I've added an english stemmer analyzer and filter to our query but it doesn't seem to be working correctly with plurals stemming from 'y' => 'ies'. For example, when I search 'raspberry' the results never include 'raspberries' and so on. I've tried both english and minimal_english but I still get the same result.

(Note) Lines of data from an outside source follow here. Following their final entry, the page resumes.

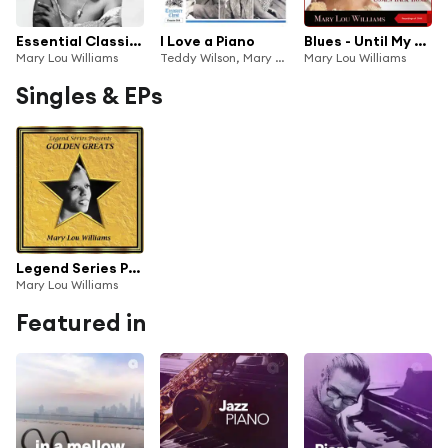
Essential Classics, Vol. 510: Mary Lou Williams
I Love a Piano
Blues - Until My Baby Comes Back Home (Recordings of 1944)
Mary Lou Williams
Teddy Wilson, Mary Lou Williams and Mel Powell
Mary Lou Williams
Singles & EPs
Legend Series Presents Golden Greats - Mary Lou Williams
Mary Lou Williams
Featured in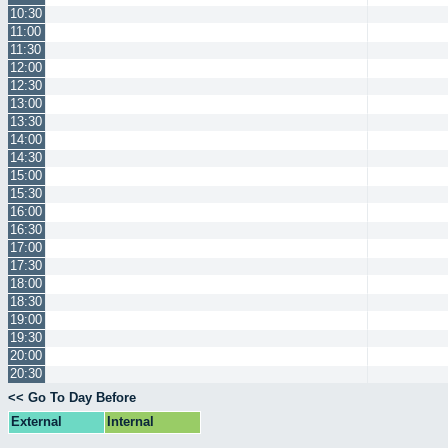
10:30
11:00
11:30
12:00
12:30
13:00
13:30
14:00
14:30
15:00
15:30
16:00
16:30
17:00
17:30
18:00
18:30
19:00
19:30
20:00
20:30
<< Go To Day Before
External
Internal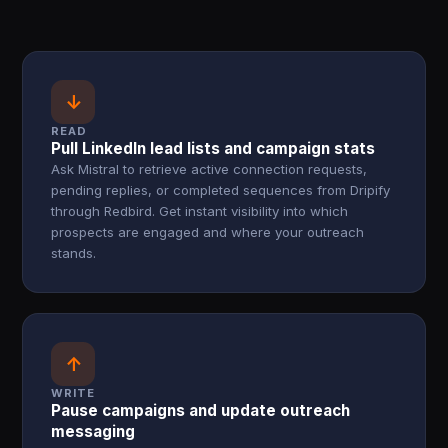
↓
READ
Pull LinkedIn lead lists and campaign stats
Ask Mistral to retrieve active connection requests,
pending replies, or completed sequences from Dripify
through Redbird. Get instant visibility into which
prospects are engaged and where your outreach
stands.
↑
WRITE
Pause campaigns and update outreach
messaging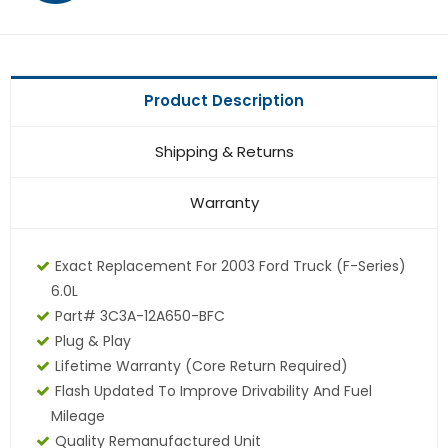
Product Description
Shipping & Returns
Warranty
Exact Replacement For 2003 Ford Truck (F-Series)
6.0L
Part# 3C3A-12A650-BFC
Plug & Play
Lifetime Warranty (core Return Required)
Flash Updated To Improve Drivability And Fuel
Mileage
Quality Remanufactured Unit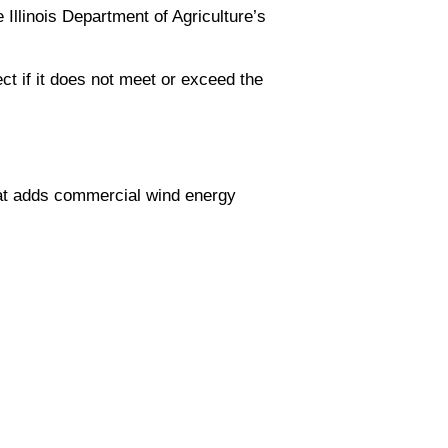
 Illinois Department of Agriculture’s
ect if it does not meet or exceed the
at adds commercial wind energy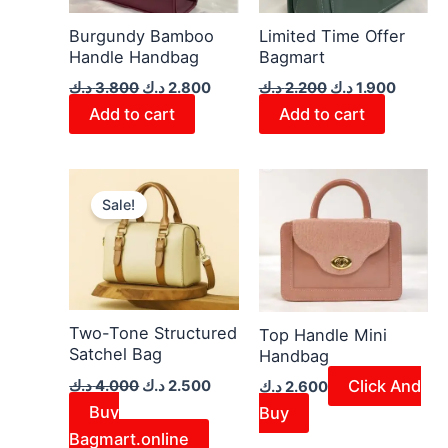
Burgundy Bamboo
Limited Time Offer
Handle Handbag
Bagmart
د.ك
3.800
د.ك
2.800
د.ك
2.200
د.ك
1.900
Add to cart
Add to cart
Original
Current
price
price
Sale!
was:
is:
4.000 د.ك.
2.500 د.ك.
Two-Tone Structured
Top Handle Mini
Satchel Bag
Handbag
Click And
د.ك
4.000
د.ك
2.500
د.ك
2.600
Buy
Buy
Bagmart.online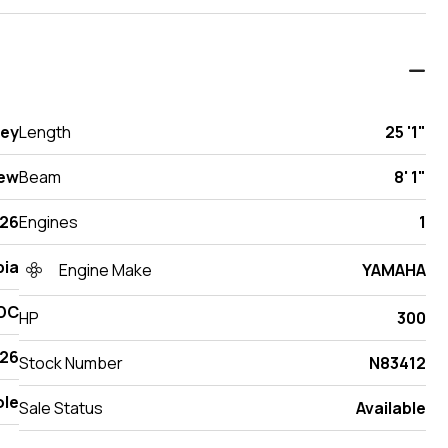
sey
Length
25 '1"
ew
Beam
8' 1"
26
Engines
1
ia
Engine Make
YAMAHA
 DC
HP
300
26
Stock Number
N83412
ole
Sale Status
Available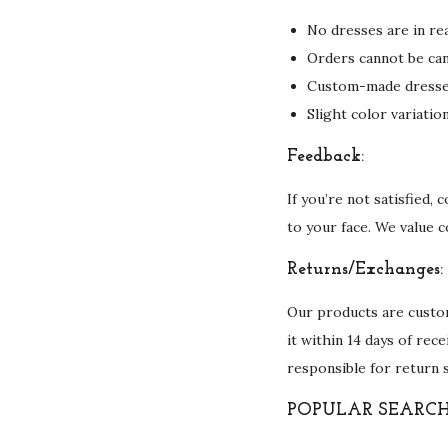
No dresses are in rea
Orders cannot be can
Custom-made dresses 
Slight color variati
Feedback:
If you’re not satisfied,
to your face. We value 
Returns/Exchanges:
Our products are custom
it within 14 days of rec
responsible for return 
POPULAR SEARCH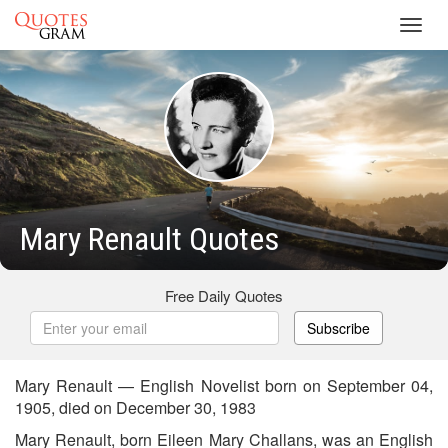
Toggl
navig
Mary Renault Quotes
Free Daily Quotes
Subscribe
Mary Renault — English Novelist born on September 04,
1905, died on December 30, 1983
Mary Renault, born Eileen Mary Challans, was an English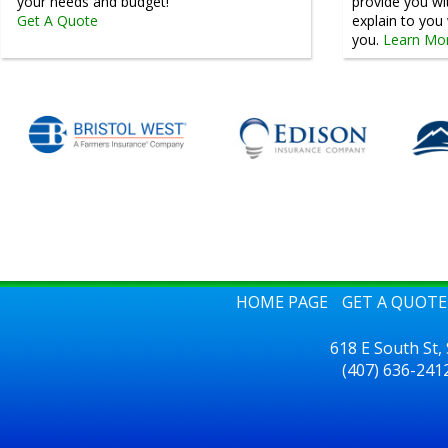
your needs and budget!
provide you wi
Get A Quote
explain to yo
you.
Learn Mo
HOME PAGE
GET A QUOTE
618 E South St,
(407) 636-241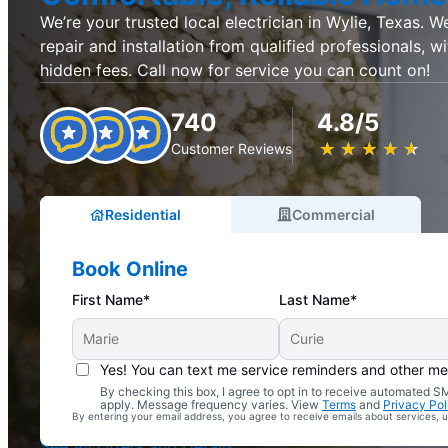
We’re your trusted local electrician in Wylie, Texas. We
repair and installation from qualified professionals, w
hidden fees. Call now for service you can count on!
740
4.8/5
★
☆
★
☆
★
☆
★
☆
★
☆
Customer Reviews
Residential
Commercial
Book Online
First Name*
Last Name*
Yes! You can text me service reminders and other m
By checking this box, I agree to opt in to receive automated
Complimentary Electrical Home Safety Check
apply. Message frequency varies. View
Terms
and
Privacy Pol
By entering your email address, you agree to receive emails about services,
With Every Service
See All Offers and Details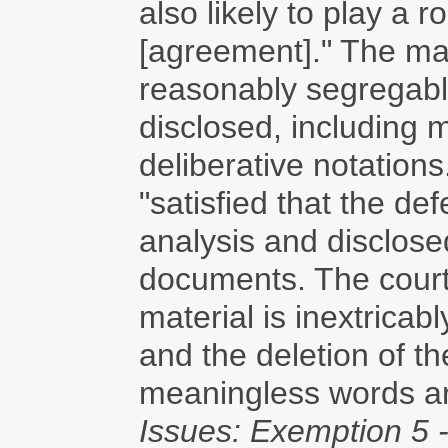
also likely to play a r
[agreement]." The mag
reasonably segregabl
disclosed, including 
deliberative notations
"satisfied that the de
analysis and disclose
documents. The court
material is inextricab
and the deletion of t
meaningless words a
Issues: Exemption 5 -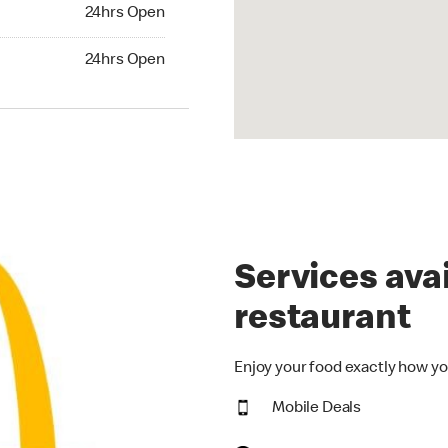
24hrs Open
24hrs Open
hrs Open
24hrs Open
Services avai
restaurant
Enjoy your food exactly how yo
Mobile Deals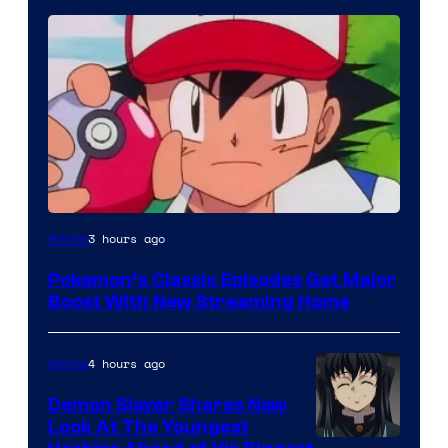
Courtesy
3 hours ago
Anime
of
Pokemon’s Classic Episodes Get Major
The
Boost With New Streaming Home
Pokemon
Company
4 hours ago
Anime
Demon Slayer Shares New
Look At The Youngest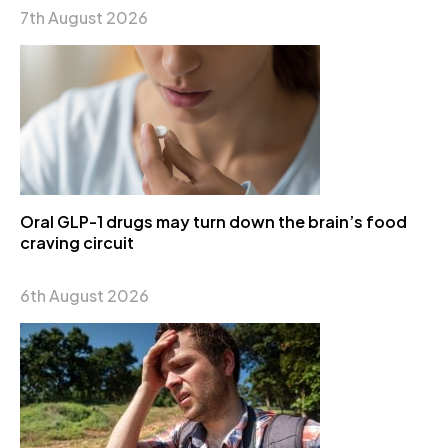
7th August 2026
Oral GLP-1 drugs may turn down the brain’s food
craving circuit
6th August 2026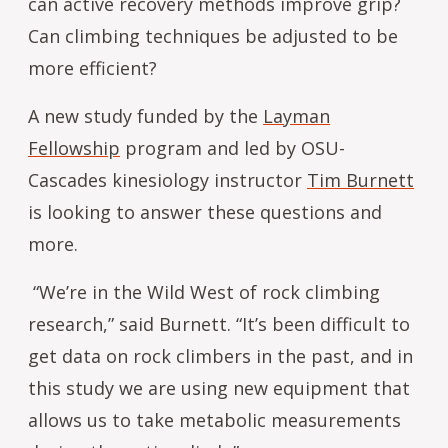
can active recovery methods improve grip?
Can climbing techniques be adjusted to be
more efficient?
A new study funded by the
Layman
Fellowship
program and led by OSU-
Cascades kinesiology instructor
Tim Burnett
is looking to answer these questions and
more.
“We’re in the Wild West of rock climbing
research,” said Burnett. “It’s been difficult to
get data on rock climbers in the past, and in
this study we are using new equipment that
allows us to take metabolic measurements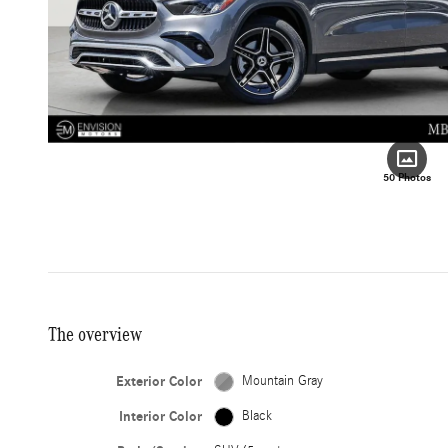
50 Photos
The overview
Exterior Color
Mountain Gray
Interior Color
Black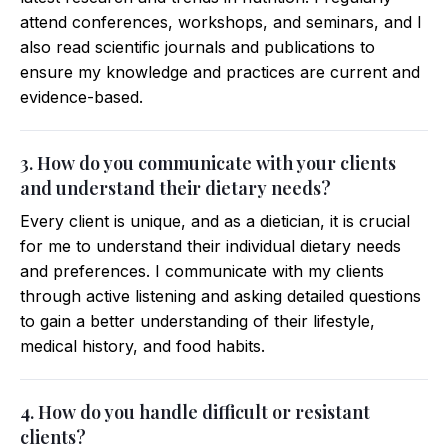
attend conferences, workshops, and seminars, and I
also read scientific journals and publications to
ensure my knowledge and practices are current and
evidence-based.
3. How do you communicate with your clients
and understand their dietary needs?
Every client is unique, and as a dietician, it is crucial
for me to understand their individual dietary needs
and preferences. I communicate with my clients
through active listening and asking detailed questions
to gain a better understanding of their lifestyle,
medical history, and food habits.
4. How do you handle difficult or resistant
clients?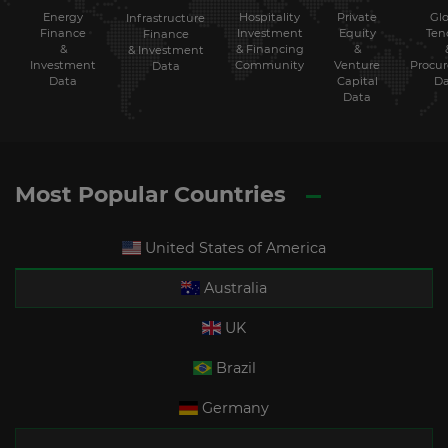
Energy
Hospitality
Private
Glo
Infrastructure
Finance
Investment
Equity
Ten
Finance
&
& Financing
&
& Investment
Investment
Community
Venture
Procu
Data
Data
Capital
Da
Data
Most Popular Countries
United States of America
Australia
UK
Brazil
Germany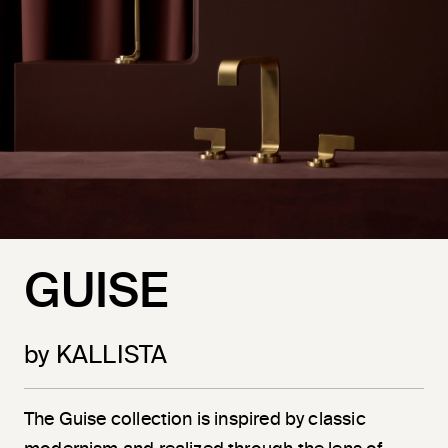
GUISE
by KALLISTA
The Guise collection is inspired by classic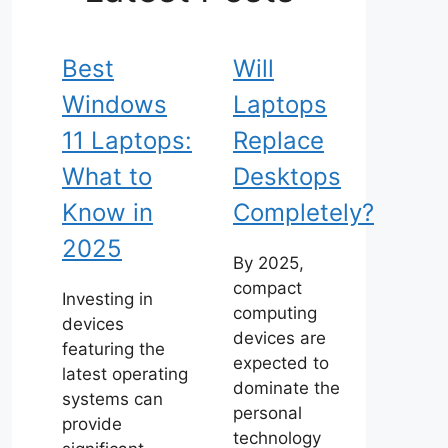
Best
Will
Windows
Laptops
11 Laptops:
Replace
What to
Desktops
Know in
Completely?
2025
By 2025,
compact
Investing in
computing
devices
devices are
featuring the
expected to
latest operating
dominate the
systems can
personal
provide
technology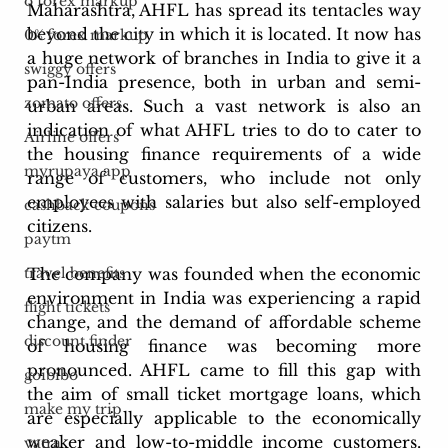
o forex markup
Maharashtra, AHFL has spread its tentacles way 
beyond the city in which it is located. It now has 
0% forex markup
a huge network of branches in India to give it a 
swiggy offers
pan-India presence, both in urban and semi-
zomato offers
urban areas. Such a vast network is also an 
indication of what AHFL tries to do to cater to 
Airline offers
the housing finance requirements of a wide 
myrupaya app
range of customers, who include not only 
employees with salaries but also self-employed 
cashback coupons
citizens.
paytm
The company was founded when the economic 
travel benefits
environment in India was experiencing a rapid 
flight tickets
change, and the demand of affordable scheme 
discount finder
of housing finance was becoming more 
pronounced. AHFL came to fill this gap with 
goibibo
the aim of small ticket mortgage loans, which 
make my trip
are especially applicable to the economically 
weaker and low-to-middle income customers. 
yatra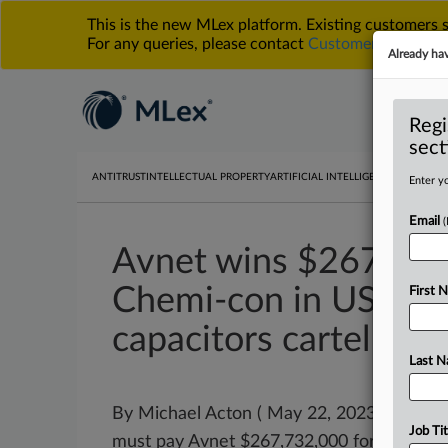
This is the new MLex platform. Existing customers
For any queries, please contact
Customer Services
o
Already ha
Regi
sect
ANTITRUST
INTELLECTUAL PROPERTY
ARTIFICIAL INTELLIGENCE
DATA PRIV
Enter yo
Email
Avnet wins $267.7 m
Chemi-con in US jury 
First 
capacitors cartel
Last 
By Michael Acton ( May 22, 2023, 23:26 G
Job Tit
must pay Avnet $267,732,000 for its role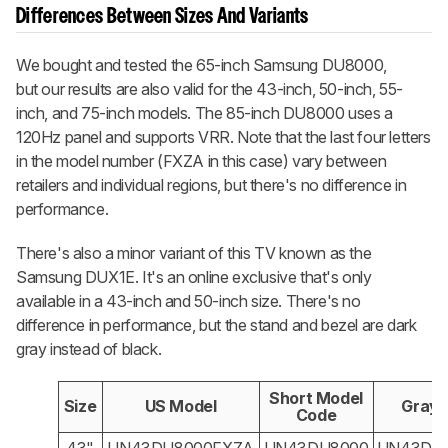
Differences Between Sizes And Variants
We bought and tested the 65-inch Samsung DU8000,
but our results are also valid for the 43-inch, 50-inch, 55-
inch, and 75-inch models. The 85-inch DU8000 uses a
120Hz panel and supports VRR. Note that the last four letters
in the model number (FXZA in this case) vary between
retailers and individual regions, but there's no difference in
performance.
There's also a minor variant of this TV known as the
Samsung DUX1E. It's an online exclusive that's only
available in a 43-inch and 50-inch size. There's no
difference in performance, but the stand and bezel are dark
gray instead of black.
Short Model
Size
US Model
Gray 
Code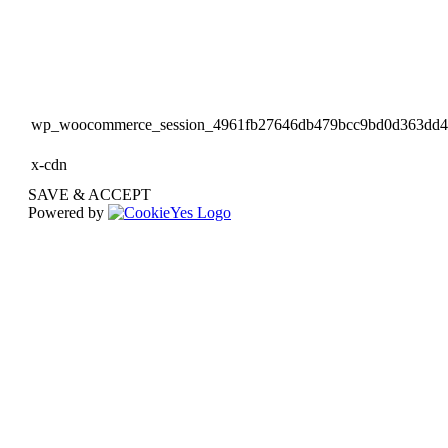
wp_woocommerce_session_4961fb27646db479bcc9bd0d363dd
x-cdn
SAVE & ACCEPT
Powered by
Go
to
Top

Here's the analyzer and settings:
analysis: {
analyzer: {
custom_analyzer: {
type: "custom",
tokenizer: "standard",
filter: ["lowercase", "english_stemmer"],
},
},
filter: {
english_stemmer: {
type: "stemmer",
language: "english",
},
},
},
}
What am I doing wrong?
Though english
should work for the e.g. you mentioned, you can even go for porter_stem instead. This is equivalent to stemmer with language english.
porter_stem in action:
POST /_analyze
{
"tokenizer": "standard",
"filter": ["porter_stem"],
"text": ["raspberry", "raspberries"]
}
Response of above request:
{
"tokens" : [
{
"token" : "raspberri",
"start_offset" : 0,
"end_offset" : 9,
"type" : "<ALPHANUM>",
"position" : 0
},
{
"token" : "raspberri",
"start_offset" : 10,
"end_offset" : 21,
"type" : "<ALPHANUM>",
"position" : 101
}
]
}
You can see both raspberry
and raspberries
get tokenise to raspberri
. Therefore searching for raspberry
will also match raspberries
and vice-versa.
Make sure that the field against which you are indexing and searching has defined the analyzer as custom_analyzer
(according to settings you stated in your question).
Mapping:
PUT test
{
"settings": {
"analysis": {
"analyzer": {
"custom_analyzer": {
"type": "custom",
"tokenizer": "standard",
"filter": [
"lowercase",
"english_stemmer"
]
}
},
"filter": {
"english_stemmer": {
"type": "stemmer",
"language": "english"
}
}
}
},
"mappings": {
"properties": {
"field1": {
"type": "text",
"analyzer": "custom_analyzer"
}
}
}
}
Indexing:
PUT test/_doc/1
{
"field1": "raspberries"
}
PUT test/_doc/2
{
"field1": "raspberry"
}
Search:
GET test/_search
{
"query": {
"match": {
"field1": {
"query": "raspberry"
}
}
}
}
Response:
{
"took" : 0,
"timed_out" : false,
"_shards" : {
"total" : 1,
"successful" : 1,
"skipped" : 0,
"failed" : 0
},
"hits" : {
"total" : {
"value" : 2,
"relation" : "eq"
},
"max_score" : 0.18232156,
"hits" : [
{
"_index" : "test",
"_type" : "_doc",
"_id" : "1",
"_score" : 0.18232156,
"_source" : {
"field1" : "raspberries"
}
},
{
"_index" : "test",
"_type" : "_doc",
"_id" : "2",
"_score" : 0.18232156,
"_source" : {
"field1" : "raspberry"
}
}
]
}
}
You can also have a look at other stemmer kstem.